_REQUIRED ACTION_: The following data is to be repeated exactly, its pictures excluded.

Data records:
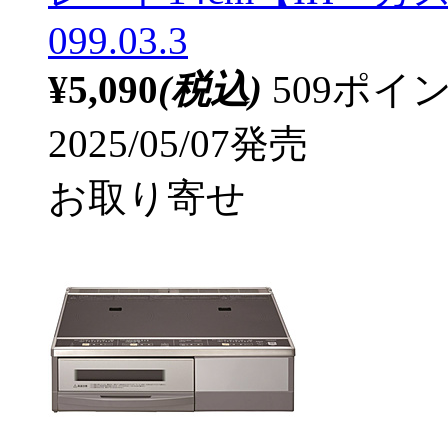
099.03.3
¥5,090
(税込)
509ポ
2025/05/07発売
お取り寄せ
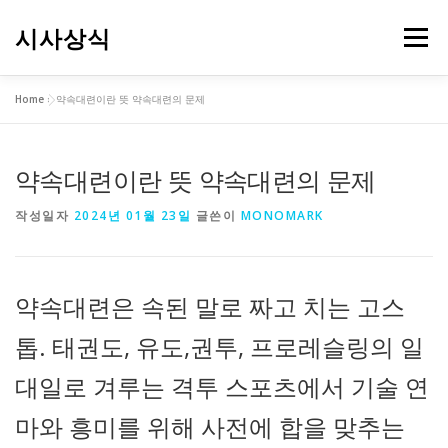
내
용
시사상식
메뉴
으
로
바
Home
»
약속대련이란 뜻 약속대련의 문제
로
가
기
약속대련이란 뜻 약속대련의 문제
작성일자
2024년 01월 23일
글쓴이
MONOMARK
약속대련은 속된 말로 짜고 치는 고스
톱. 태권도, 유도,권투, 프로레슬링의 일
대일로 겨루는 격투 스포츠에서 기술 연
마와 흥미를 위해 사전에 합을 맞추는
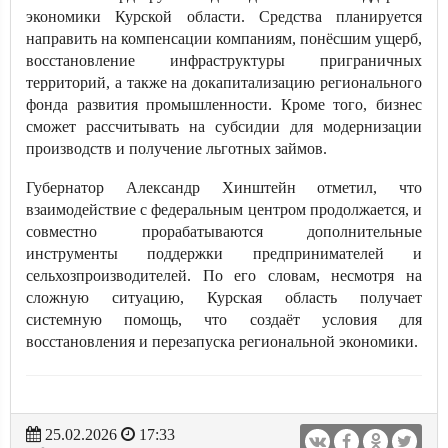
экономики Курской области. Средства планируется
направить на компенсации компаниям, понёсшим ущерб,
восстановление инфраструктуры приграничных
территорий, а также на докапитализацию регионального
фонда развития промышленности. Кроме того, бизнес
сможет рассчитывать на субсидии для модернизации
производств и получение льготных займов.
Губернатор Александр Хинштейн отметил, что
взаимодействие с федеральным центром продолжается, и
совместно прорабатываются дополнительные
инструменты поддержки предпринимателей и
сельхозпроизводителей. По его словам, несмотря на
сложную ситуацию, Курская область получает
системную помощь, что создаёт условия для
восстановления и перезапуска региональной экономики.
25.02.2026
17:33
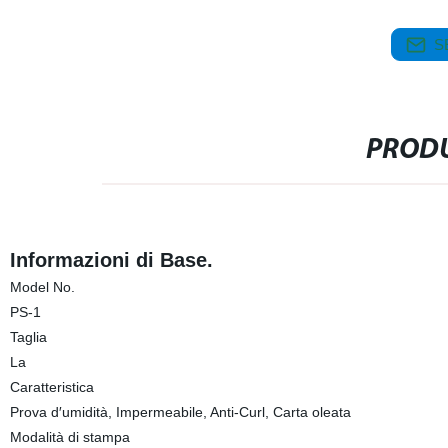
S
PRODU
Informazioni di Base.
Model No.
PS-1
Taglia
La
Caratteristica
Prova d′umidità, Impermeabile, Anti-Curl, Carta oleata
Modalità di stampa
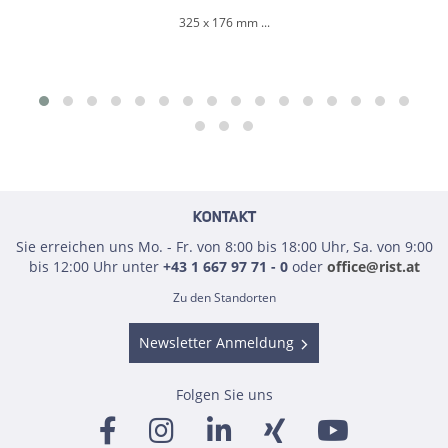
325 x 176 mm ...
KONTAKT
Sie erreichen uns Mo. - Fr. von 8:00 bis 18:00 Uhr, Sa. von 9:00
bis 12:00 Uhr unter
+43 1 667 97 71 - 0
oder
office@rist.at
Zu den Standorten
Newsletter Anmeldung
Folgen Sie uns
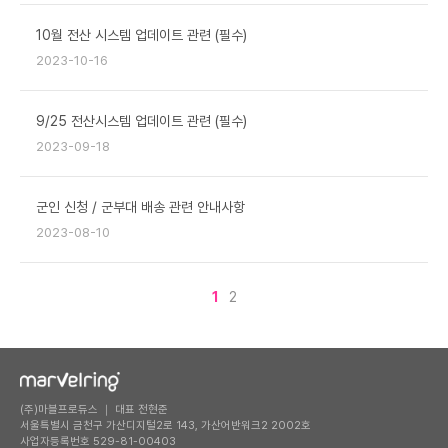
10월 전산 시스템 업데이트 관련 (필수)
2023-10-16
9/25 전산시스템 업데이트 관련 (필수)
2023-09-18
군인 신청 / 군부대 배송 관련 안내사항
2023-08-10
1
2
(주)마블프로듀스 ｜ 대표 전현준
서울특별시 금천구 가산디지털2로 143, 가산어반워크2 2002호
사업자등록번호 529-81-00403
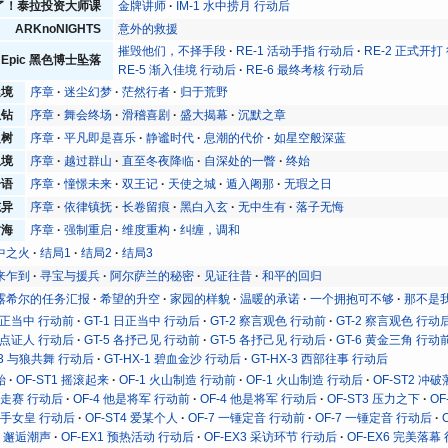
了！泰拉投资大师课
金牌讲师
IM-1 水中捞月 行动后
ARKnoNIGHTS
意外的救援
摧毁他们，不择手段
RE-1 活动手指 行动后
RE-2 正式开打
nd Epic 黑色博士坠落
RE-5 渐入佳境 行动后
RE-6 最终考核 行动后
迷境
序章
迷尘幻梦
茫然行者
归于荒野
孤钻
序章
舞会终场
滑稽喜剧
盛大揭幕
沉默之章
之树
序章
平凡即是喜乐
静谧时代
息潮的代价
如星空般深蓝
止境
序章
越过群山
直至冬夜降临
自深处的一瞥
终始
奇语
序章
憧憬未来
双王记
天使之城
遁入阇那
无瑕之日
志异
序章
依律镇抚
长卷留痕
黑白入玄
无中生有
落子无悔
树海
序章
强制重启
维度重构
纠缠，调和
中之火
结局1
结局2
结局3
来乍到
寻宝与援兵
阿尔萨兰的秘密
见证往昔
和平的回归
露希尔的任务汇报
希望的升空
家园的样貌
温暖的承诺
一个拥抱可不够
那不是
 日正当中 行动前
GT-1 日正当中 行动后
GT-2 察言观色 行动前
GT-2 察言观色 行动
 污点证人 行动后
GT-5 各抒己见 行动前
GT-5 各抒己见 行动后
GT-6 黄金三角 行动
X-3 与狼共舞 行动后
GT-HX-1 碧血金沙 行动后
GT-HX-3 西部往事 行动后
始
OF-ST1 摇滚起来
OF-1 火山制造 行动前
OF-1 火山制造 行动后
OF-ST2 冲
 竞走赛 行动后
OF-4 他是将军 行动前
OF-4 他是将军 行动后
OF-ST3 压力之下
O
 杀手女皇 行动后
OF-ST4 爱某个人
OF-7 一锤定音 行动前
OF-7 一锤定音 行动后
T6 邂逅潮声
OF-EX1 预热活动 行动后
OF-EX3 采访环节 行动后
OF-EX6 完美落幕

_RESULT BELOW_:
099.03.3
¥5,090
(税込)
509ポ
2025/05/07発売
お取り寄せ
내
용
시사상식
메뉴
으
로
바
Home
»
약속대련이란 뜻 약속대련의 문제
로
가
기
약속대련이란 뜻 약속대련의 문제
작성일자
2024년 01월 23일
글쓴이
MONOMARK
약속대련은 속된 말로 짜고 치는 고스
톱. 태권도, 유도,권투, 프로레슬링의 일
대일로 겨루는 격투 스포츠에서 기술 연
마와 흥미를 위해 사전에 합을 맞추는
экономики Курской области. Средства планируется
направить на компенсации компаниям, понёсшим ущерб,
восстановление инфраструктуры приграничных
территорий, а также на докапитализацию регионального
фонда развития промышленности. Кроме того, бизнес
сможет рассчитывать на субсидии для модернизации
производств и получение льготных займов.
Губернатор Александр Хинштейн отметил, что
взаимодействие с федеральным центром продолжается, и
совместно прорабатываются дополнительные
инструменты поддержки предпринимателей и
сельхозпроизводителей. По его словам, несмотря на
сложную ситуацию, Курская область получает
системную помощь, что создаёт условия для
восстановления и перезапуска региональной экономики.
25.02.2026
17:33
S
PRODU
Informazioni di Base.
Model No.
PS-1
Taglia
La
Caratteristica
Prova d′umidità, Impermeabile, Anti-Curl, Carta oleata
Modalità di stampa
325 x 176 mm ...
KONTAKT
Sie erreichen uns Mo. - Fr. von 8:00 bis 18:00 Uhr, Sa. von 9:00
bis 12:00 Uhr unter
+43 1 667 97 71 - 0
oder
office@rist.at
Zu den Standorten
Newsletter Anmeldung
Folgen Sie uns
10월 전산 시스템 업데이트 관련 (필수)
2023-10-16
9/25 전산시스템 업데이트 관련 (필수)
2023-09-18
군인 신청 / 군부대 배송 관련 안내사항
2023-08-10
1
2
(주)마블프로듀스 ｜ 대표 전현준
서울특별시 금천구 가산디지털2로 143, 가산어반워크2 2002호
사업자등록번호 529-81-00403
了！泰拉投资大师课
金牌讲师
IM-1 水中捞月 行动后
ARKnoNIGHTS
意外的救援
摧毁他们，不择手段
RE-1 活动手指 行动后
RE-2 正式开打
nd Epic 黑色博士坠落
RE-5 渐入佳境 行动后
RE-6 最终考核 行动后
迷境
序章
迷尘幻梦
茫然行者
归于荒野
孤钻
序章
舞会终场
滑稽喜剧
盛大揭幕
沉默之章
之树
序章
平凡即是喜乐
静谧时代
息潮的代价
如星空般深蓝
止境
序章
越过群山
直至冬夜降临
自深处的一瞥
终始
奇语
序章
憧憬未来
双王记
天使之城
遁入阇那
无瑕之日
志异
序章
依律镇抚
长卷留痕
黑白入玄
无中生有
落子无悔
树海
序章
强制重启
维度重构
纠缠，调和
中之火
结局1
结局2
结局3
来乍到
寻宝与援兵
阿尔萨兰的秘密
见证往昔
和平的回归
露希尔的任务汇报
希望的升空
家园的样貌
温暖的承诺
一个拥抱可不够
那不是
 日正当中 行动前
GT-1 日正当中 行动后
GT-2 察言观色 行动前
GT-2 察言观色 行动
 污点证人 行动后
GT-5 各抒己见 行动前
GT-5 各抒己见 行动后
GT-6 黄金三角 行动
X-3 与狼共舞 行动后
GT-HX-1 碧血金沙 行动后
GT-HX-3 西部往事 行动后
始
OF-ST1 摇滚起来
OF-1 火山制造 行动前
OF-1 火山制造 行动后
OF-ST2 冲
 竞走赛 行动后
OF-4 他是将军 行动前
OF-4 他是将军 行动后
OF-ST3 压力之下
O
 杀手女皇 行动后
OF-ST4 爱某个人
OF-7 一锤定音 行动前
OF-7 一锤定音 行动后
T6 邂逅潮声
OF-EX1 预热活动 行动后
OF-EX3 采访环节 行动后
OF-EX6 完美落幕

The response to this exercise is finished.